Beto O’Rourke interrupts news conference, tells Texas governor: ‘This is on you!’

UVALDE, Texas — Texas Gov. Greg Abbott was confronted by political rival and former U.S. Rep. Robert “Beto” O’Rourke at a Wednesday news briefing, where officials gave details about the mass shooting at a local elementary school in Uvalde. Three adults — including the gunman — and 19 students were killed.

O’Rourke, 49, a former congressman from El Paso, is running a long shot campaign against Abbott, 64, who is seeking a third term as governor after serving as Texas attorney general.

Abbott took the stage at the auditorium in Uvalde High School, surrounded by state and local Republican officials, including Sens. John Cornyn and Ted Cruz. He described how the 18-year-old shooter armed himself with an AR-15-style rifle, but said the problem wasn’t gun control.

“I asked the sheriff and others an open-ended question and got the same answer from the sheriff as well as from the mayor of Uvalde. The question was, what is the problem here? And they were straightforward and emphatic. They said, ‘We have a problem with mental health illness in this community,’” Abbott said, including, “the need for more mental health support in this region.”

Soon after, O’Rourke — seated in the audience — stood up and approached the stage, calling the shooting “totally predictable when you choose not to do anything.”
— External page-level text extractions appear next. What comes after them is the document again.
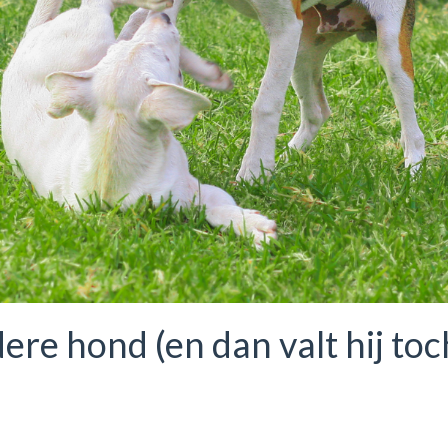
ere hond (en dan valt hij toc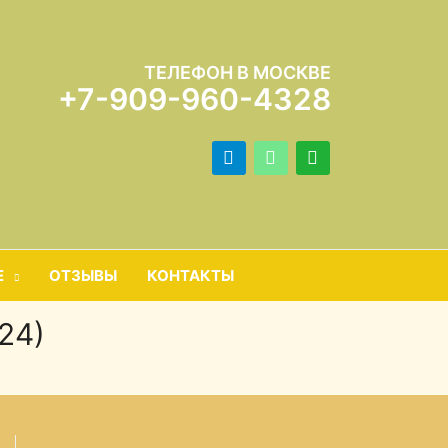
ТЕЛЕФОН В МОСКВЕ
+7-909-960-4328
telegram
mail
whatsapp
Е
ОТЗЫВЫ
КОНТАКТЫ
24)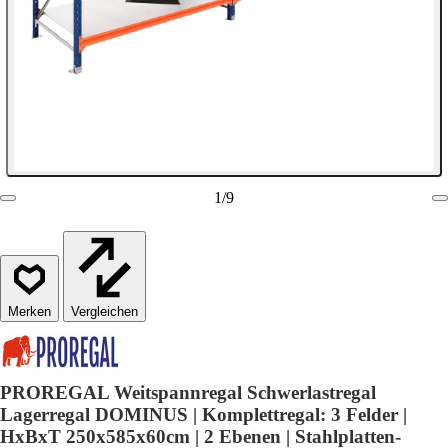
1
/
9
Vergleichen
PROREGAL Weitspannregal Schwerlastregal
Lagerregal DOMINUS | Komplettregal: 3 Felder |
HxBxT 250x585x60cm | 2 Ebenen | Stahlplatten-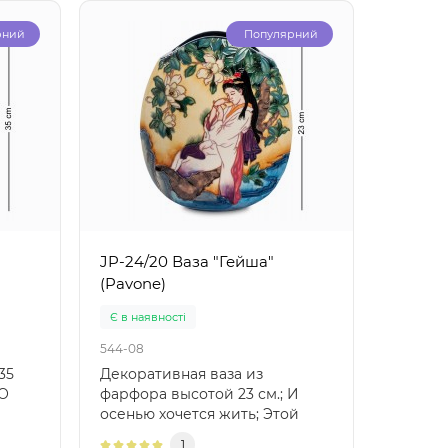
рний
Популярний
JP-24/20 Ваза "Гейша"
JP-24/
(Pavone)
(Pavon
Є в наявності
Є в ная
544-08
545-08
35
Декоративная ваза из
Ваза д
 О
фарфора высотой 23 см.; И
см.; "Ух
осенью хочется жить; Этой
дверей 
бабочке: пьет торопливо; С ..
старый 
1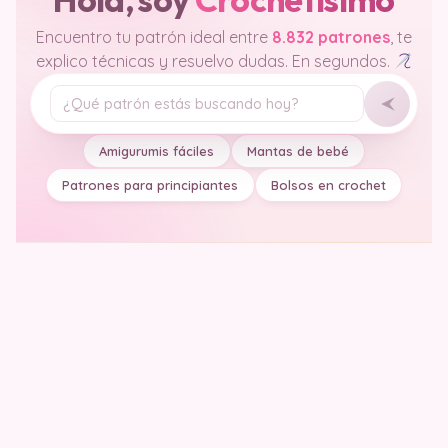
Encuentro tu patrón ideal entre
8.832 patrones
, te
explico técnicas y resuelvo dudas. En segundos.
Tu pregunta
Amigurumis fáciles
Mantas de bebé
Patrones para principiantes
Bolsos en crochet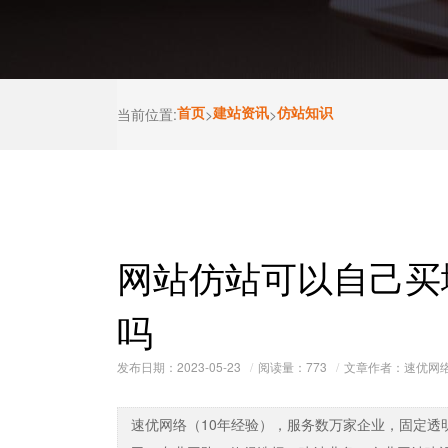
当前位置:
首页
>
建站资讯
>
仿站知识
网站仿站可以自己买
吗
发布日期：2023-05-23
阅读量：
773
文章作者：速优网
速优网络（10年经验），服务数万家企业，固定透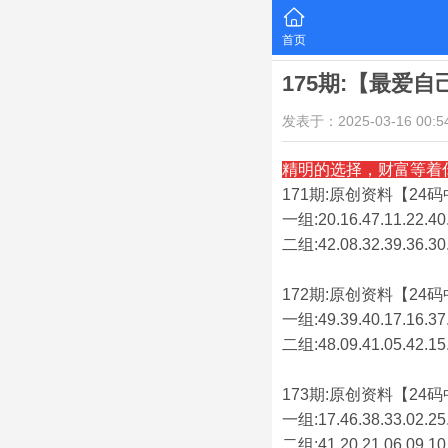
首页
175期:【最爱
发表于：2025-03-16 00:54
精明的选择，财富等着
171期:原创资料【24码中
一组:20.16.47.11.22.40.
二组:
42.08.32.39.36.30
172期:原创资料【24码中
一组:49.39.40.17.16.37.
二组:
48.09.41.05.42.15
173期:原创资料【24码中
一组:17.46.38.33.02.25.
二组:
41.20.21.06.09.10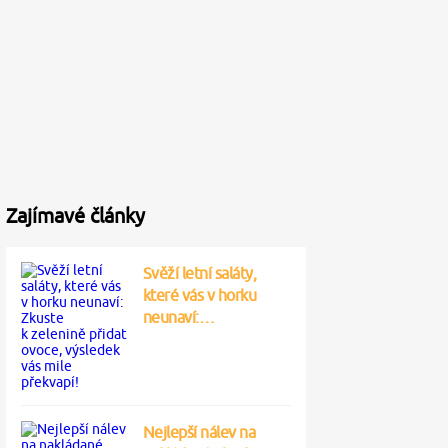
Zajímavé články
Svěží letní saláty,
které vás v horku
neunaví:…
Nejlepší nálev na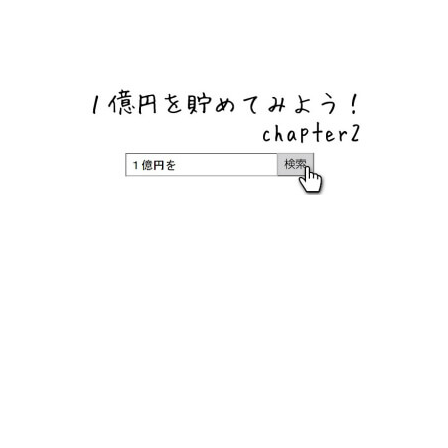
ネットバンク、メガバンク・地方銀行、信用金庫、信用組
合、労働金庫の高い金利の定期預金や証券会社・クラウド
ファンディング・クレジットカードのキャンペーン情報を
いち早く伝えるブログ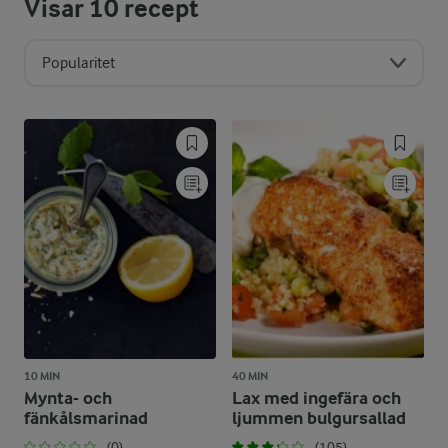
Visar
10
recept
Popularitet
10 MIN
40 MIN
Mynta- och
Lax med ingefära och
fänkålsmarinad
ljummen bulgursallad
(0)
(105)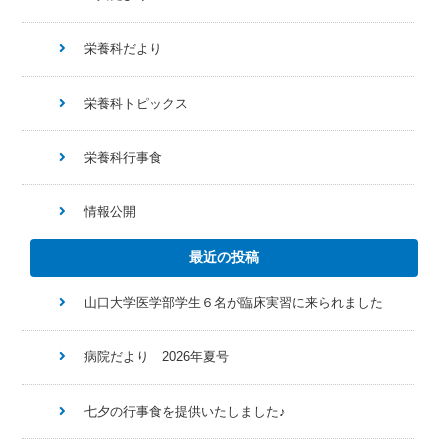
栄養科だより
栄養科トピックス
栄養科行事食
情報公開
最近の投稿
山口大学医学部学生６名が臨床実習に来られました
病院だより 2026年夏号
七夕の行事食を提供いたしました♪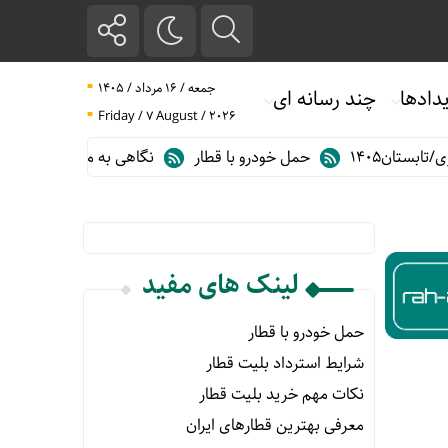
جمعه / ۱۶ مرداد / ۱۴۰۵
دادها
چند رسانه ای
Friday / 7 August / 2026
تان۱۴۰۵
حمل خودرو با قطار
نگاهی به مهم ترین آمارهای حمل و 
لینک های مفید
حمل خودرو با قطار
شرایط استرداد بلیت قطار
نکات مهم خرید بلیت قطار
معرفی بهترین قطارهای ایران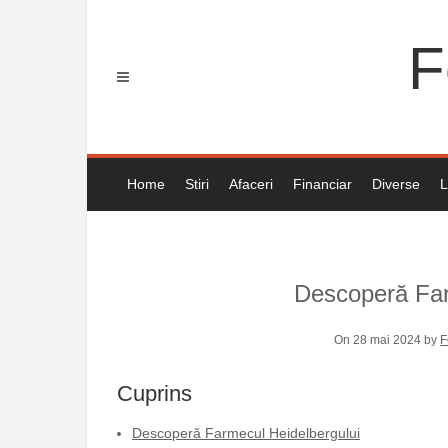
Skip
to
F
content
Home
Stiri
Afaceri
Financiar
Diverse
L
Descoperă Far
On 28 mai 2024 by
F
Cuprins
Descoperă Farmecul Heidelbergului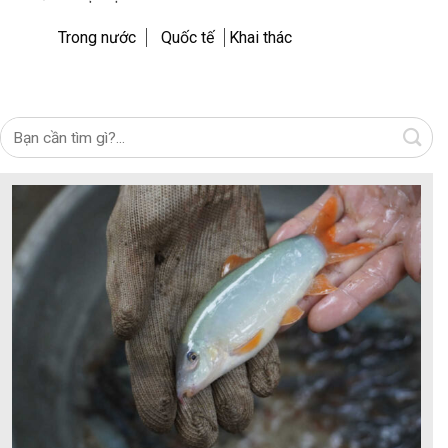
Trong nước
Quốc tế
Khai thác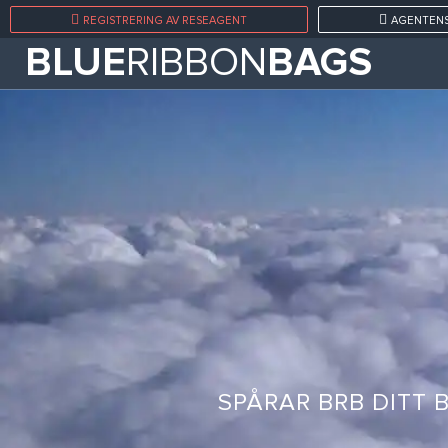
REGISTRERING AV RESEAGENT
AGENTENS
BLUE
RIBBON
BAGS
SPÅRAR BRB DITT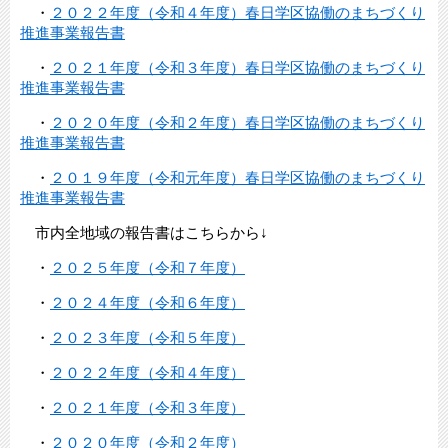
・
２０２２年度（令和４年度）春日学区協働のまちづくり
推進事業報告書
・
２０２１年度（令和３年度）春日学区協働のまちづくり
推進事業報告書
・
２０２０年度（令和２年度）春日学区協働のまちづくり
推進事業報告書
・
２０１９年度（令和元年度）春日学区協働のまちづくり
推進事業報告書
市内全地域の報告書はこちらから↓
・
２０２５年度（令和７年度）
・
２０２４年度（令和６年度）
・
２０２３年度（令和５年度）
・
２０２２年度（令和４年度）
・
２０２１年度（令和３年度）
・
２０２０年度（令和２年度）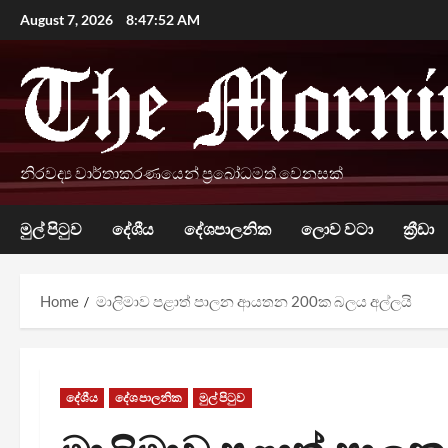
Skip
August 7, 2026
8:47:53 AM
to
content
නිරවද්‍ය වාර්තාකරණයෙන් ප්‍රබෝධමත් වෙනසක්
මුල් පිටුව
දේශීය
දේශපාලනික
ලොව වටා
ක්‍රීඩා
Home
මාලිමාව පළාත් පාලන ආයතන 200ක බලය අල්ලයි
දේශීය
දේශපාලනික
මුල් පිටුව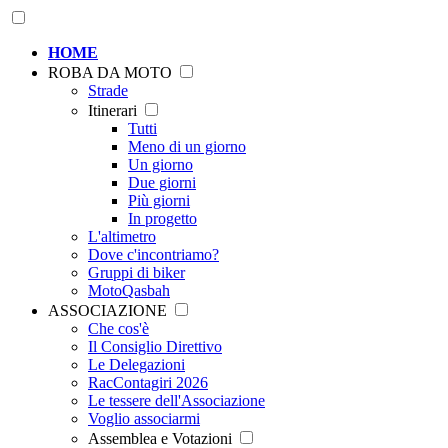
HOME
ROBA DA MOTO
Strade
Itinerari
Tutti
Meno di un giorno
Un giorno
Due giorni
Più giorni
In progetto
L'altimetro
Dove c'incontriamo?
Gruppi di biker
MotoQasbah
ASSOCIAZIONE
Che cos'è
Il Consiglio Direttivo
Le Delegazioni
RacContagiri 2026
Le tessere dell'Associazione
Voglio associarmi
Assemblea e Votazioni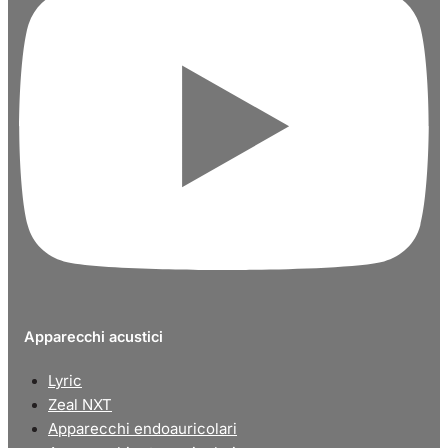
Apparecchi acustici
Lyric
Zeal NXT
Apparecchi endoauricolari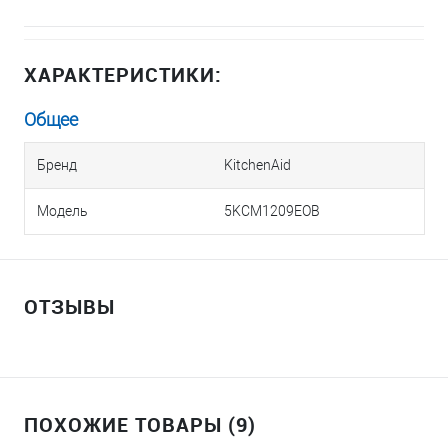
ХАРАКТЕРИСТИКИ:
Общее
Бренд
KitchenAid
Модель
5KCM1209EOB
ОТЗЫВЫ
ПОХОЖИЕ ТОВАРЫ (9)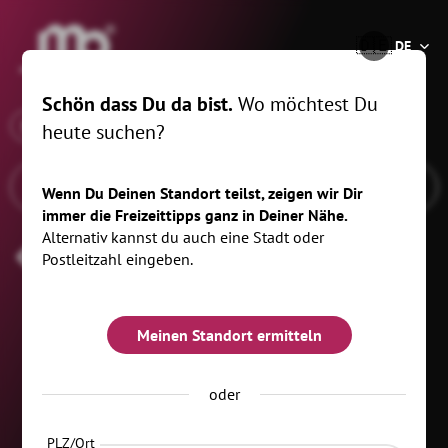
®
🇩🇪
DE
Schön dass Du da bist.
Wo möchtest Du
x
Wann
Frankenberg/Sa., 10 km
heute suchen?
Wenn Du Deinen Standort teilst, zeigen wir Dir
immer die Freizeittipps ganz in Deiner Nähe.
Alternativ kannst du auch eine Stadt oder
Valentinstag
Postleitzahl eingeben.
Meinen Standort ermitteln
oder
PLZ/Ort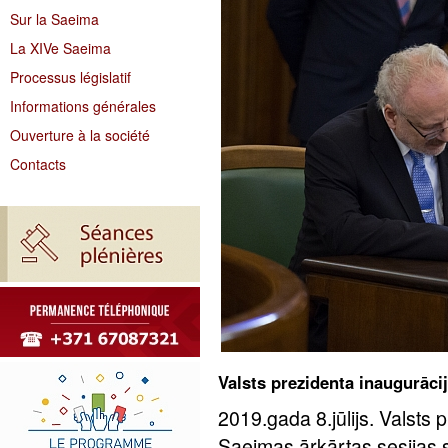
Sur la Saeima
La XIVe Saeima
Processus législatif
Informations générales
Ouverture à la société
Contacts
Valsts prezidenta inaugurāc
2019.gada 8.jūlijs. Valsts 
Saeimas ārkārtas sesijas 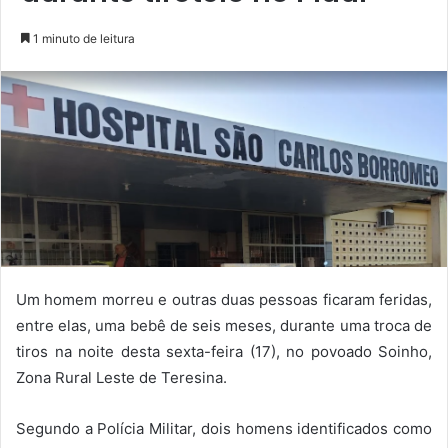
1 minuto de leitura
Um homem morreu e outras duas pessoas ficaram feridas,
entre elas, uma bebê de seis meses, durante uma troca de
tiros na noite desta sexta-feira (17), no povoado Soinho,
Zona Rural Leste de Teresina.
Segundo a Polícia Militar, dois homens identificados como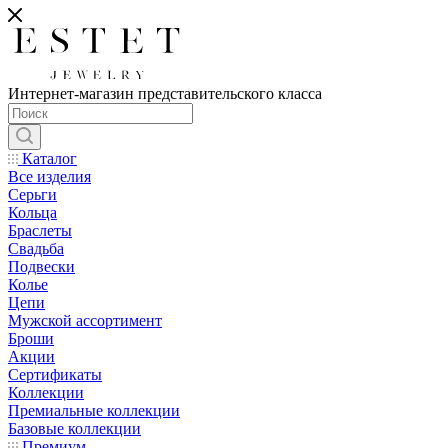
Интернет-магазин представительского класса
Каталог
Все изделия
Серьги
Кольца
Браслеты
Свадьба
Подвески
Колье
Цепи
Мужской ассортимент
Броши
Акции
Сертификаты
Коллекции
Премиальные коллекции
Базовые коллекции
Премиум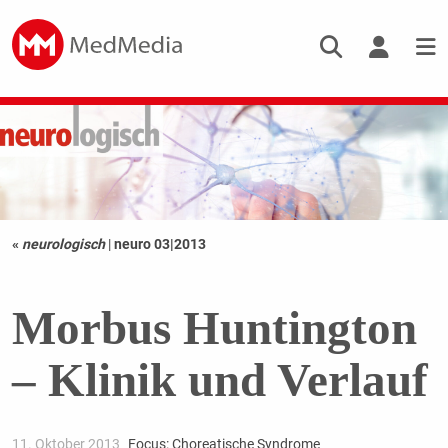
«
neurologisch
|
neuro 03|2013
Morbus Huntington
– Klinik und Verlauf
11. Oktober 2013
Focus: Choreatische Syndrome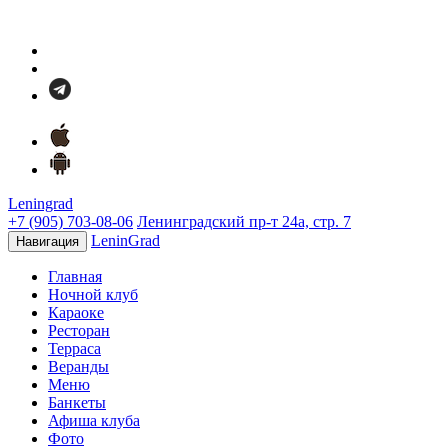
Leningrad
+7 (905) 703-08-06
Ленинградский пр-т 24а, стр. 7
LeninGrad
Навигация
Главная
Ночной клуб
Караоке
Ресторан
Терраса
Веранды
Меню
Банкеты
Афиша клуба
Фото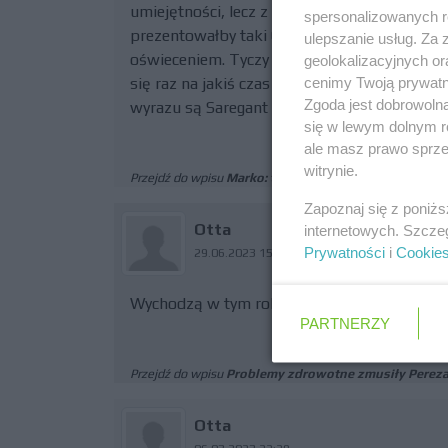
umiejętności, lecz z poniżej przeciętnej boli
spersonalizowanych re
prezentowałby taki Ocon w bolidzie mogącym 
ulepszanie usług. Za
oświeceniem. Tyczy się to w sumie każdego k
geolokalizacyjnych or
cenimy Twoją prywatno
się raz na jakiś czas dobrym manewrem. IMO
Zgoda jest dobrowoln
wyrazu są Saregant oraz Zhou.
się w lewym dolnym r
ale masz prawo sprzec
witrynie.
Przejdź do wpisu
Marko: tylko dwóch kierowców mogł
Zapoznaj się z poniż
Otta
internetowych. Szcze
Prywatności
i
Cookie
29.06.2023 15:19
Wychodzą w tym roku poczynione oszczędno
PARTNERZY
Przejdź do wpisu
Problemy zdrowotne zmusiły Pereza
Otta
Uvalde Mayor Don McLaughlin shouted back: “Sir, you’re out of line!”

Cruz — who bested O’Rourke in his last Senate race — told him to sit down.

O’Rourke continued.

Republican Lt. Gov. Dan Patrick called O’Rourke “an embarrassment.”

O’Rourke pointed his finger at Abbott.

“This is on you until you choose to do something different. This will continue to happen. Somebody needs to stand up for the children of this state or they will continue to be killed just like they were killed in Uvalde yesterday,” O'Rourke said before leaving the building.

Abbott dismissed the interruption.

“There are family members who are crying as we speak, there are family members whose hearts are broken, there is no words that anybody shouting can come up here and do anything to heal those broken hearts,” he told the crowd. “ ... We need to focus not on ourselves and our agendas.”

O’Rourke disagreed and continued speaking outside in the school parking lot about the need for gun control, shouting and railing against AR-15-style rifles as he did after a mass shooting at a Wal-Mart in his native El Paso in 2016, the worst mass shooting targeting Latinos in U.S. history.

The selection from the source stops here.